Identification and characterization of a putative arginine kinase in Myxococcus xanthus

Arginine kinases (AK) are members of the phosphagen kinase family and like other phosphagen kinases, they help in regulating energy metabolism in the cell. They catalyze the transfer of a high‐energy phosphoryl group between ATP and arginine in invertebrates and protozoa. A BLAST search conducted in June of 2006 revealed that the recently released genome sequence of Myxococcus xanthus contained a putative arginine kinase (AK) gene with high sequence identity to horseshoe crab AK (~48%). Phylogenetic analysis revealed that the catalytic domain of this protein sequence clusters with the catalytic domain of AKs found in protozoa and invertebrates. It does not cluster with an AK‐like sequence recently identified in Bacillus subtilis and other firmicutes that has been described to have tyrosine kinase activity.
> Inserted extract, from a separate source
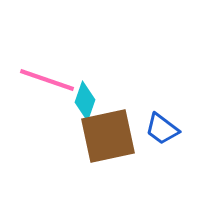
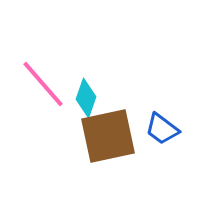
pink line: moved 4 px left, 4 px down; rotated 30 degrees clockwise
cyan diamond: moved 1 px right, 3 px up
The purpose of this study is to determine if this putative AK does indeed have AK activity. The putative arginine kinase (AK) sequence encoded in the Myxococcus genome was amplified via PCR and cloned into the pMALc2g2 vector. A successful clone was identified and subsequently transformed in Rosetta BL21 cells for expression and characterization. We are currently in the process of purifying the protein for kinetic analysis. The results will be compared with an already characterized bacteria AK from Desulfotalea psychrophila LSv54 . This research was supported by NSF grant #0344432.